Roadtrip jusqu’au Maroc

Le Maroc raconté sous forme de carnet de voyage (+ les informations utiles en fins d’articles). Pour vous situer ce roadtrip en 4×4 jusqu’au Maroc, nous allons vous remettre dans le contexte, et ce premier article sera un peu long. Nous sommes partis (Alex et moi donc) de Toulouse et nous avons rejoint ses parents, baroudeurs avérés,  au niveau de Bayonne pour faire la route ensemble jusqu’à Marrakech. Là bas, nous rejoignons Gégé et véronique, baroudeurs de l’hyper extrême, ainsi que la génération équivalente à la nôtre, Sylvain et katia.  Ce voyage, c’est un peu un passage de relais entre les générations. Le voyage du désert coutumier depuis presque… 40 ans ? Nous sommes restés la première semaine tous ensemble à l’assaut des pistes et du désert. La seconde semaine, avec Alex, nous sommes partis tous les deux explorer un peu la côte Marocaine et le nord du pays qu’on ne connaissait ni l’un ni l’autre. C’est un voyage nomade : notre maison c’est Jasmine, le 4×4 (c’est son petit nom).  NB: nous sommes partis durant la période du Ramadan, et nous n’avons pas ressenti de blocage particulier, hormis la nourriture dans certains villages reculés, et encore, on a toujours réussi à se débrouiller.

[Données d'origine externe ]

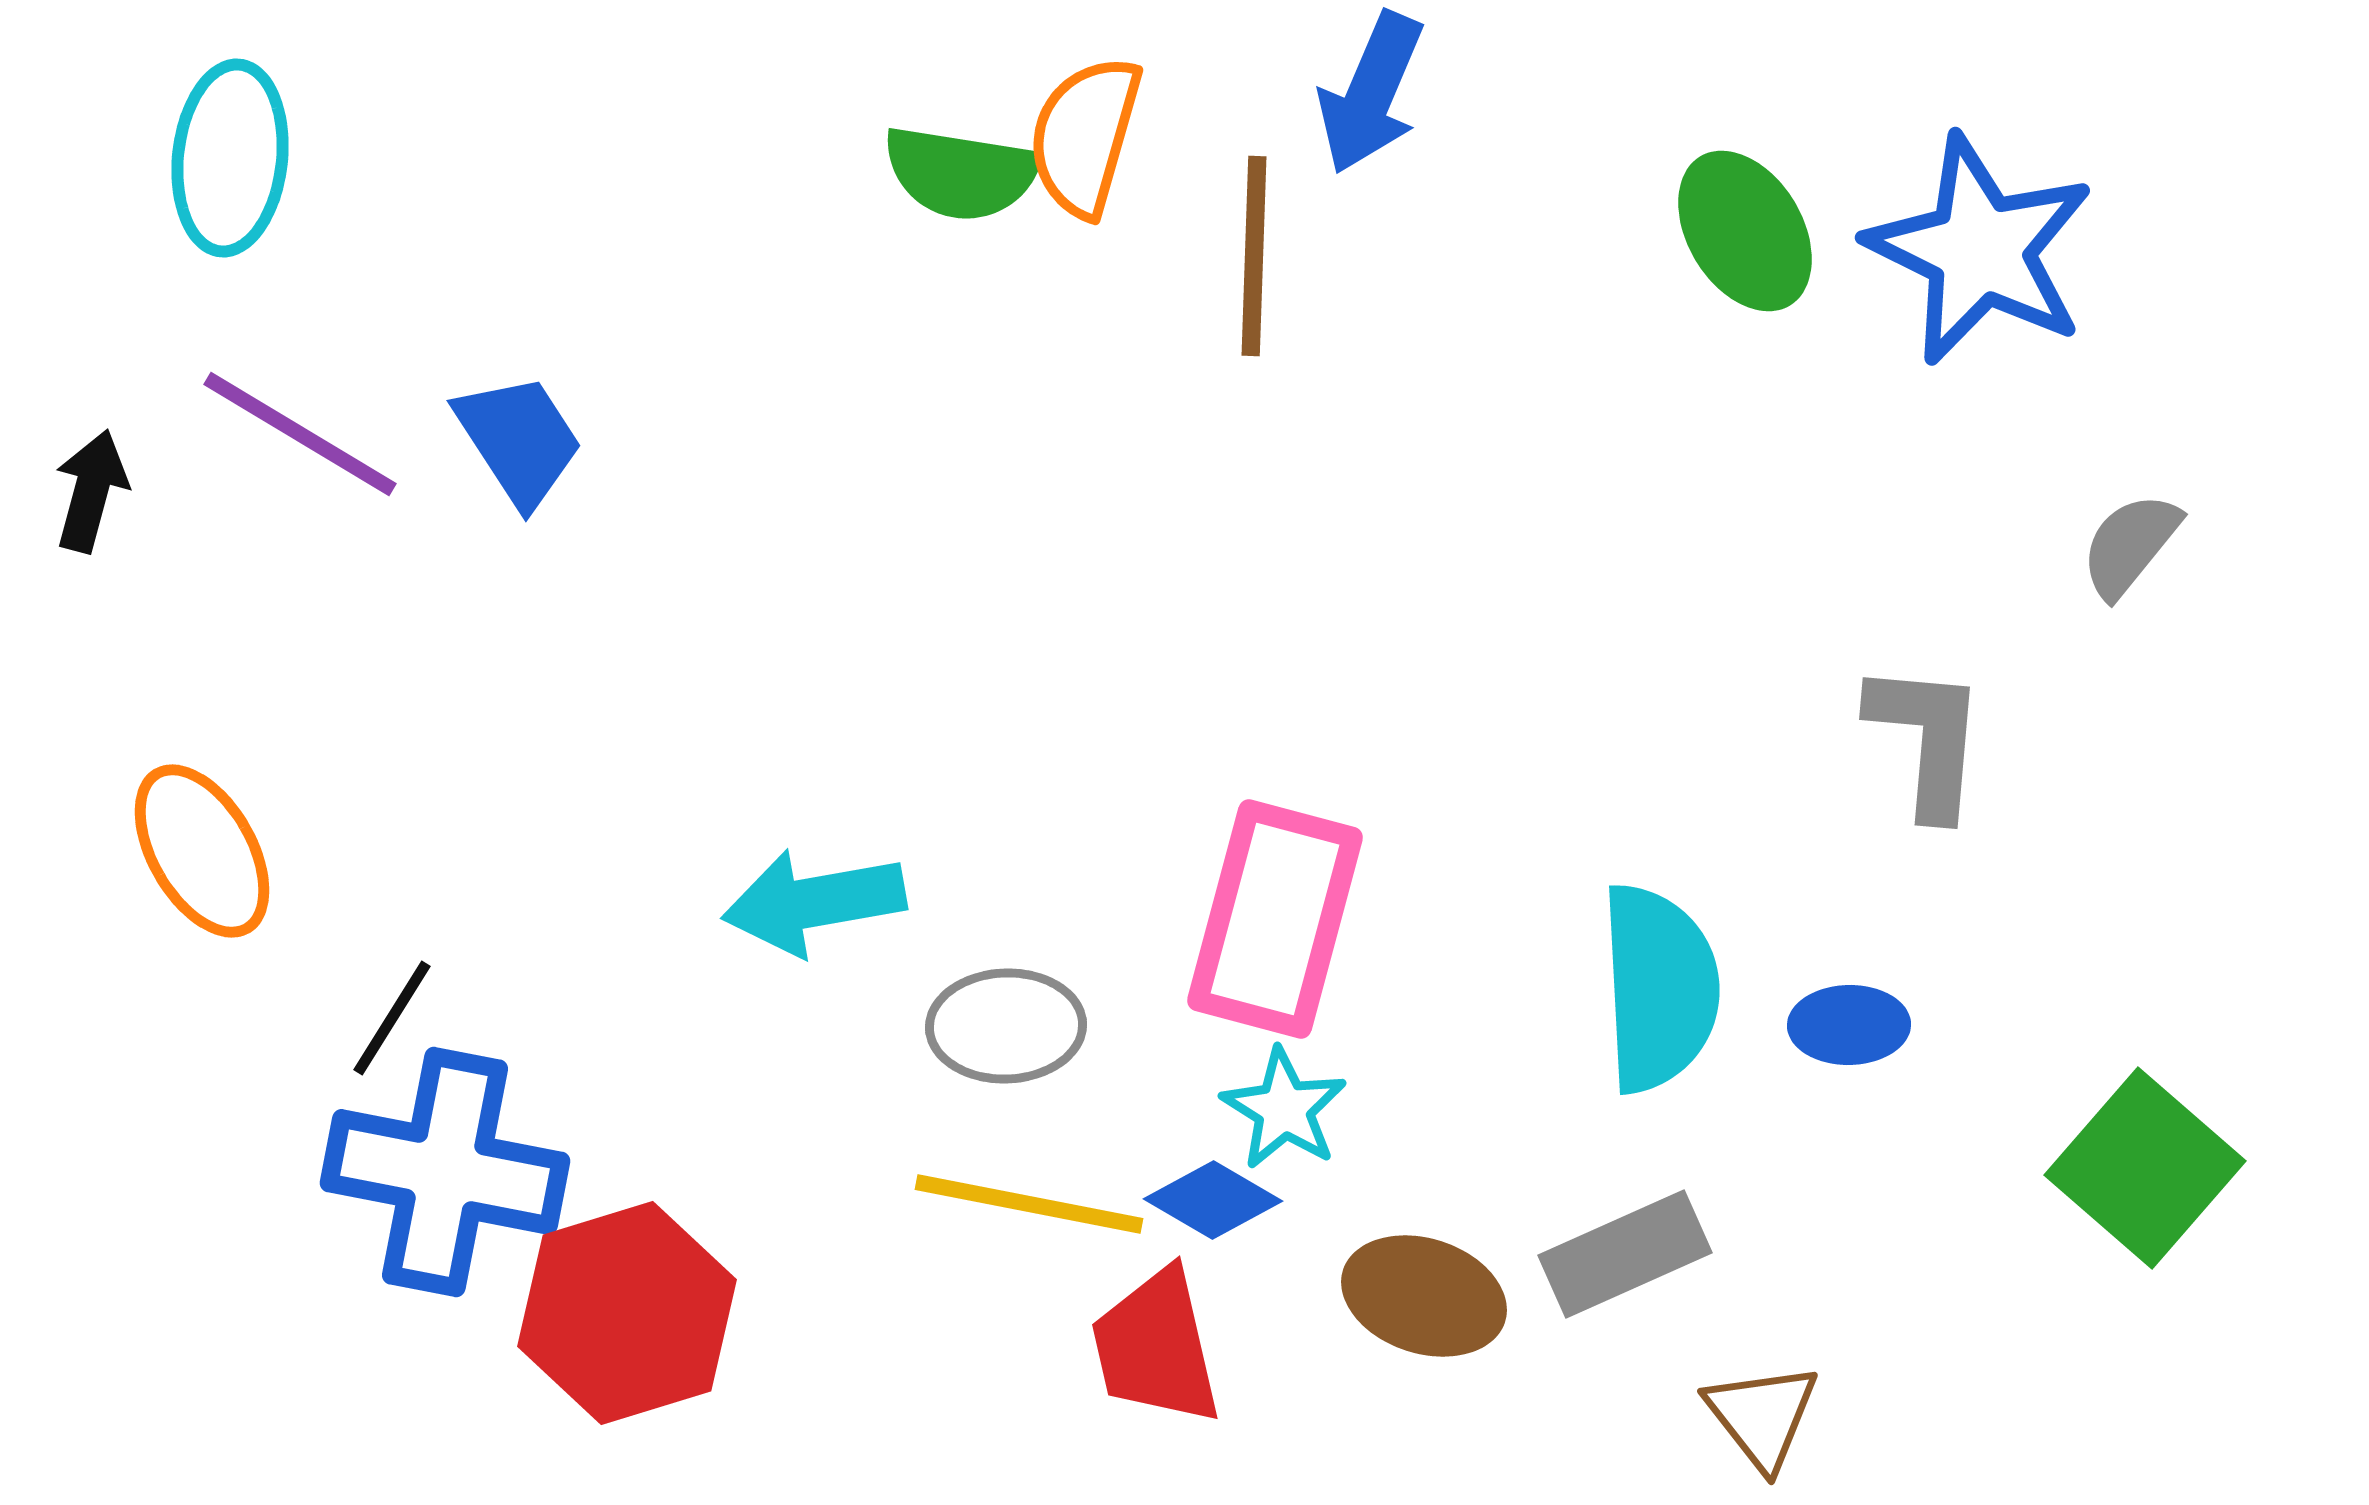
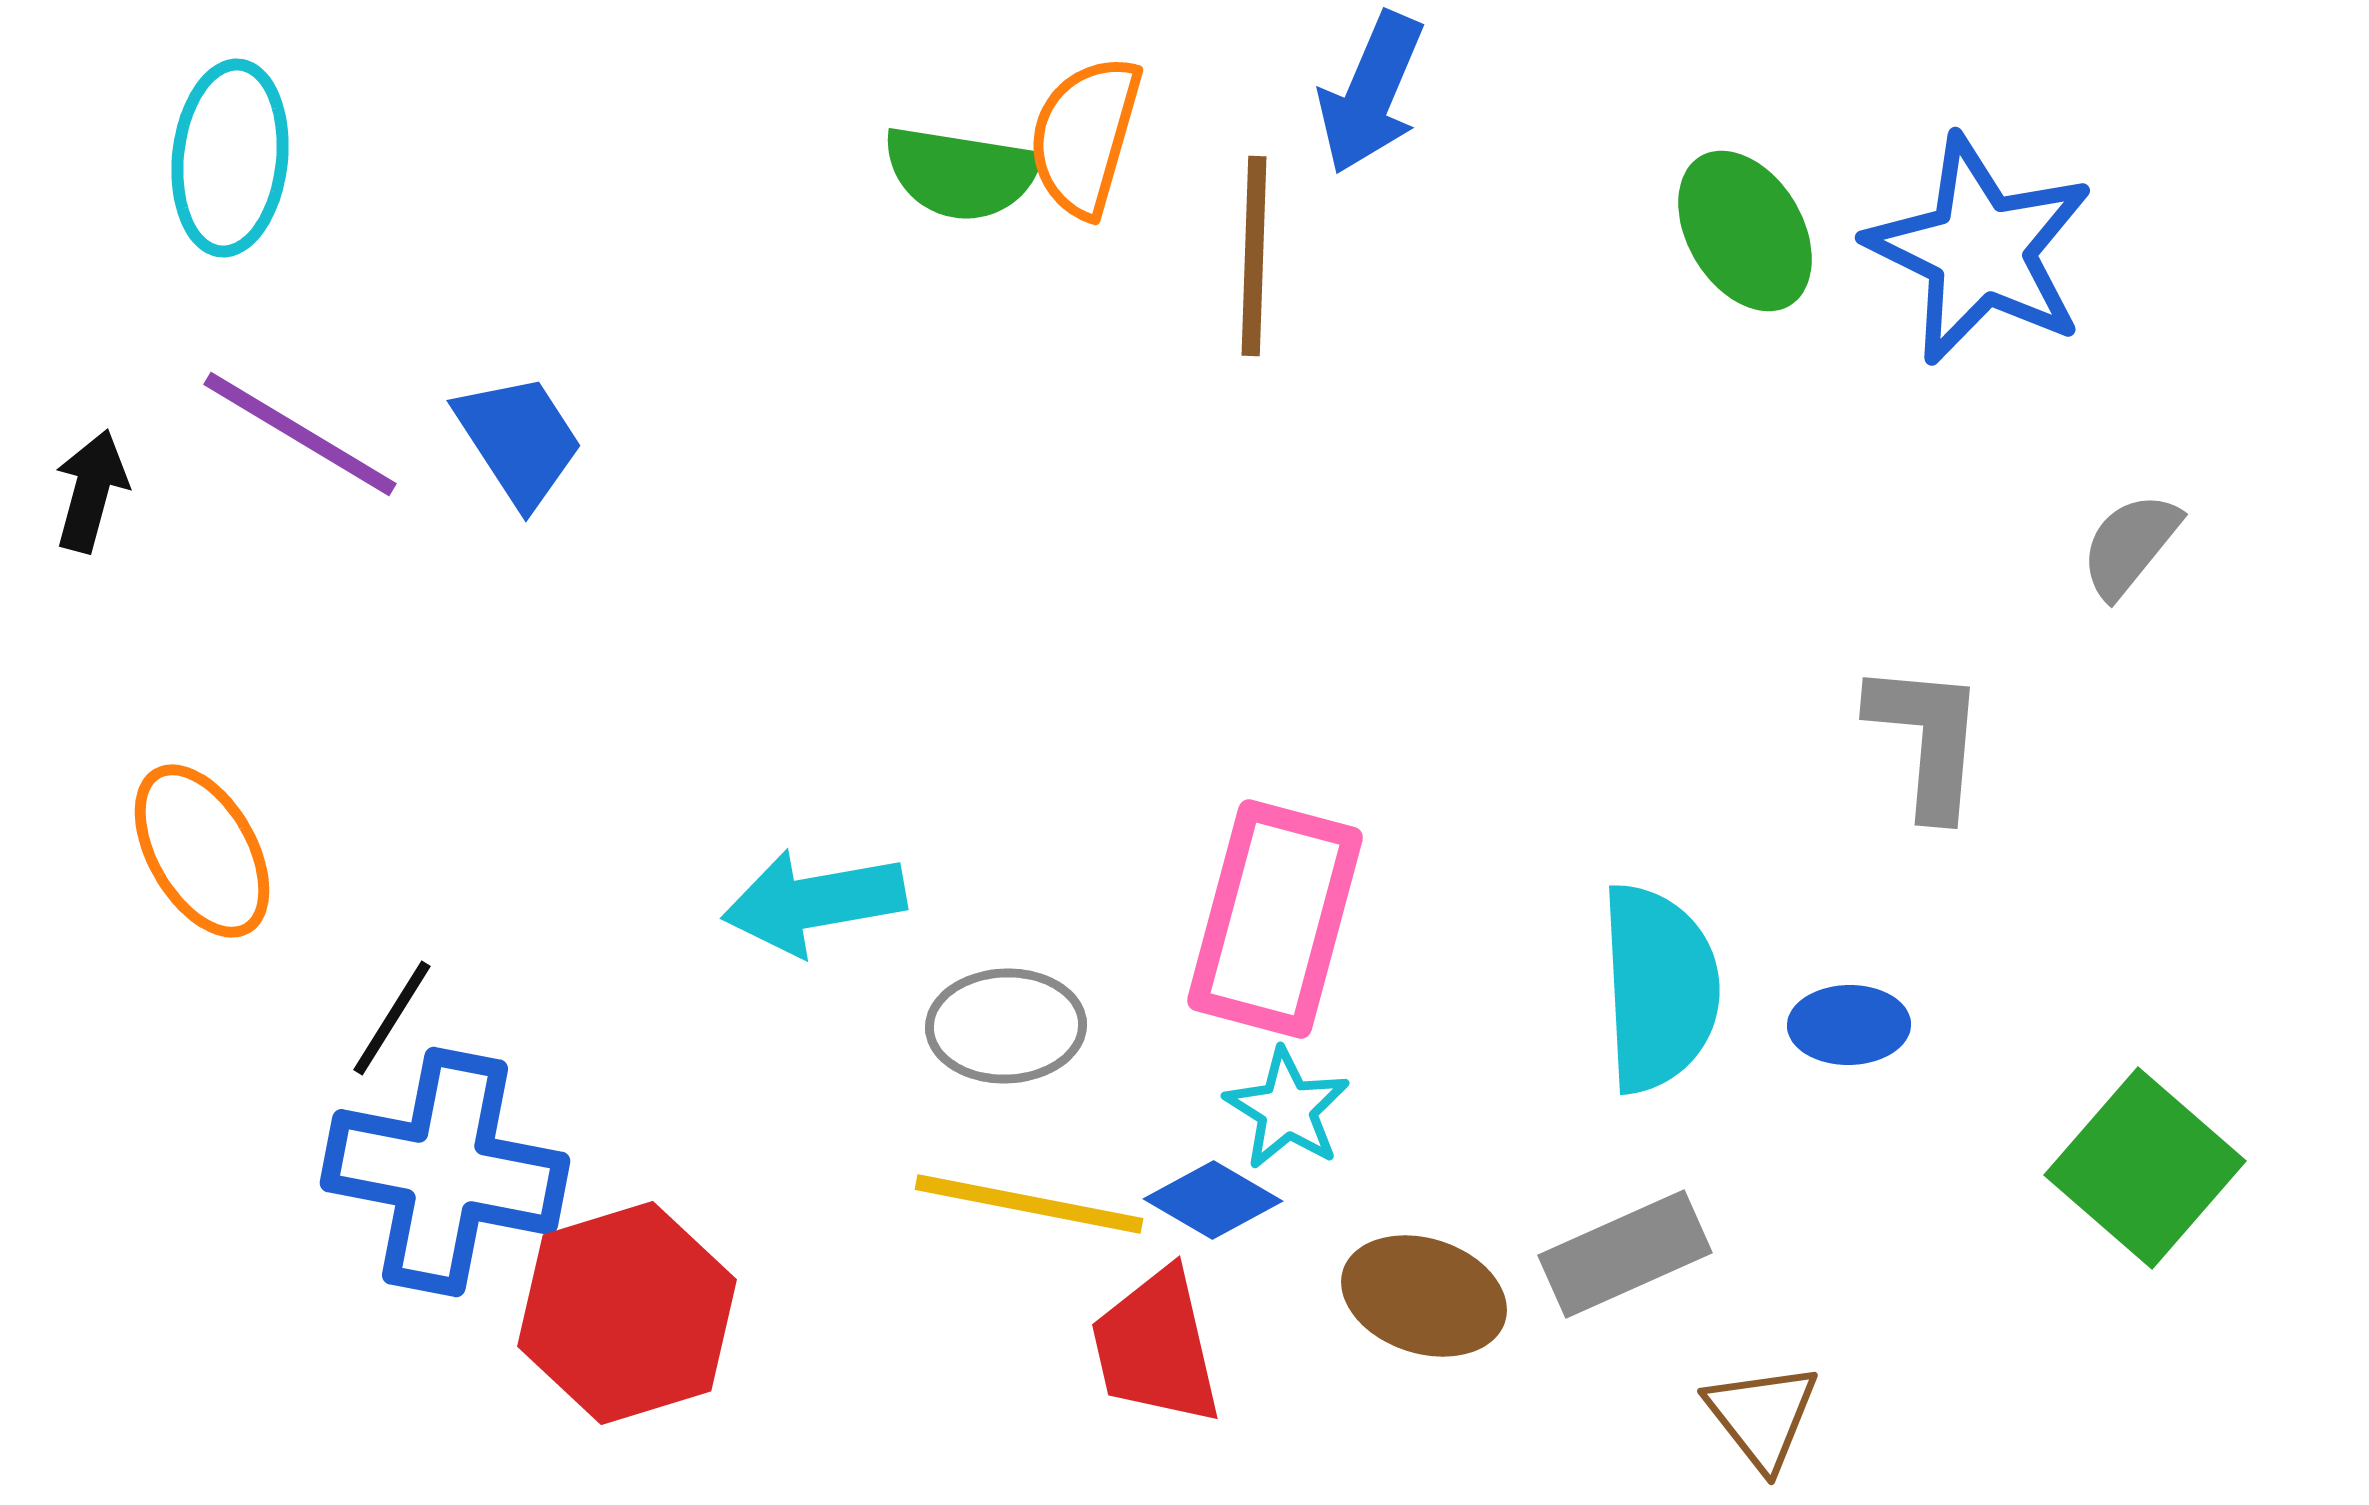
cyan star: moved 3 px right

Le Maroc, c’est ma seconde fois, pour Alex, probablement la 7 éme fois. Je ne suis qu’une débutante exploratrice du Maroc, et Alex, est bien loin de s’estimer connaître le pays, tellement cette perle du Maghreb recèle de grands espaces, de gens différents, de mode de vie, tellement ce territoire est immense, caractérisé par ses milliers de contrastes culturels et géographiques. Le Maroc est beau, le Maroc est riche. Je ne parle pas de la dimension pécunière, mais de toutes ces autres dimensions qui vous apportent tellement plus. Le Maroc n’est pas parfait non plus, nous aborderons certains points au fur et à mesure de nos récits. Reste aussi à partir du postulat que le Maroc ne se résume pas à une ville et son côté bling bling. Sinon sachez que vous êtes éloignés de toute vérité, pour peu que quelqu’un  ne la détienne vraiment ;)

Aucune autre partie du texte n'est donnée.